Father Barron sends an account of his last day in Rome before he makes his way back to Chicago tomorrow. Read about his chance encounters with several friends of Word on Fire as well as a last reflection on his Roman experience.
I'm heading home from my splendid Roman sojourn tomorrow. This morning I walked down the Via della Conciliazione to Radio Vaticana, where I was interviewed by a wonderful woman named Irene Lagan. Irene is a graduate of the Franciscan University of Steubenville and, some years ago, she spent a few months as a volunteer with Mother Teresa's sisters in Calcutta. With our filming trip to Calcutta right around the corner, I had a lot of questions for her. She said what almost everyone who has been to India says: the country is a total assault on your senses and a complete challenge to your assumptions. It will change you permanently. Our formal interview covered a lot of ground--evangelization, the sex abuse crisis, the Vatican, seminarians today--but the main focus was Word on Fire and the Catholicism Project. Whenever I tell the story of how Word on Fire was founded and how it has developed, I'm always struck by how graced we have been, how God has watched over us and blessed us from the beginning. The Word on Fire story, in its own minor way, is like the stories of so many movements in the history of the church that have flourished under God's protection.

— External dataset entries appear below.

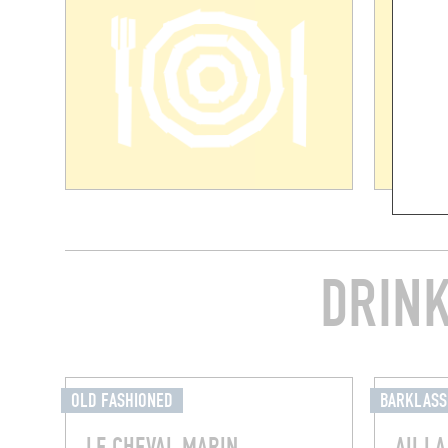
DRINK
OLD FASHIONED
BARKLASS
LE CHEVAL MARIN
AU L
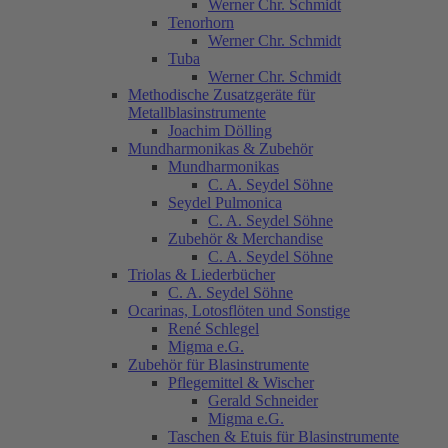
Werner Chr. Schmidt
Tenorhorn
Werner Chr. Schmidt
Tuba
Werner Chr. Schmidt
Methodische Zusatzgeräte für
Metallblasinstrumente
Joachim Dölling
Mundharmonikas & Zubehör
Mundharmonikas
C. A. Seydel Söhne
Seydel Pulmonica
C. A. Seydel Söhne
Zubehör & Merchandise
C. A. Seydel Söhne
Triolas & Liederbücher
C. A. Seydel Söhne
Ocarinas, Lotosflöten und Sonstige
René Schlegel
Migma e.G.
Zubehör für Blasinstrumente
Pflegemittel & Wischer
Gerald Schneider
Migma e.G.
Taschen & Etuis für Blasinstrumente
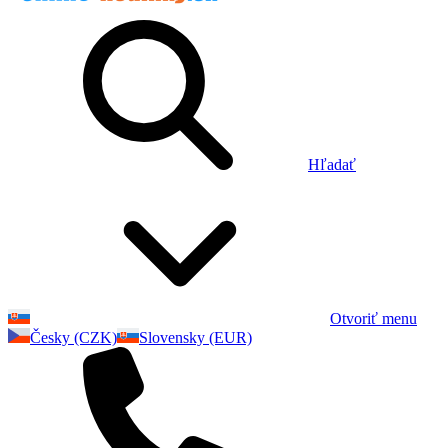
Hľadať
Otvoriť menu
Česky (CZK)
Slovensky (EUR)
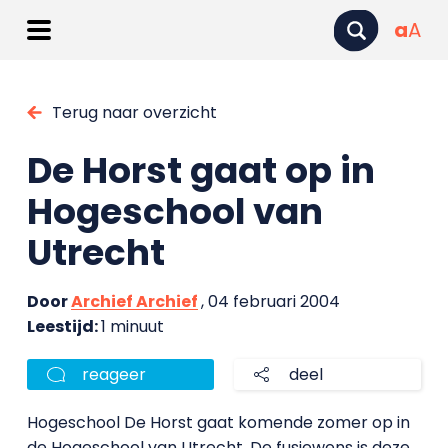
a
A
Terug naar overzicht
De Horst gaat op in
Hogeschool van
Utrecht
Door
Archief Archief
, 04 februari 2004
Leestijd:
1 minuut
reageer
deel
Hogeschool De Horst gaat komende zomer op in
de Hogeschool van Utrecht. De fusiewens is deze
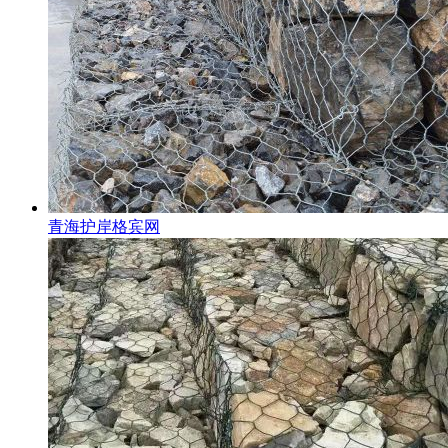
青海护岸格宾网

On the way back from the interview, I ran into one of our fifth year priests at the North American and he excitedly told me that Fr. Marc Lenneman was in the square with a group of his students. Fr. Marc was an STL student in Rome when I was here three years ago, and we had become friends. He currently serves as chaplain at Carroll College in Helena Montana, and several months ago, he became an official ambassador for Word on Fire. Well, Fr. Marc is leading about twenty-five of his students on pilgrimage to Assisi and Rome. I met Marc and his gang right next to the obelisk in the middle of St. Peter's Square, that obelisk that had stood in the middle of Nero's circus when St. Peter was crucified. I discovered that many of the students knew me because they'd seen the trailer and other videos on our website. Fr. Marc asked me to say a few words to the young people, and I took the opportunity to ask them some questions. "What," I asked, "will really reach younger people today? How do we preach the Gospel to your generation?" Though they know and respect the power of the media, they didn't say "the internet" or "podcasting" or "videos." They said, "personal witness." And that prompted me to tell them to be missionaries to their peers, to show them the beauty and joy that Catholicism brings. At that point, to my surprise and delight, Fr. Marc invited the kids to bless me. They placed their hands on my shoulders and head and then Fr. Marc led them in a beautiful blessing. After they had blessed me, I in turn blessed them.
This is precisely what I'm going to miss the most about Rome: in the course of one morning, you can meet someone from the States who has ministered in India and is giving you the opportunity to be heard all over the world, and you can be blessed by a group of idealistic college students from Montana who are standing next to the last thing that St. Peter saw on earth!
I want to thank all of my loyal Word on Fire readers and listeners who have prayed for me while I've been here in Rome. The book that I set out to write is, thank God, finished. And though I'll miss Rome, I'm ready to come home. God bless you all.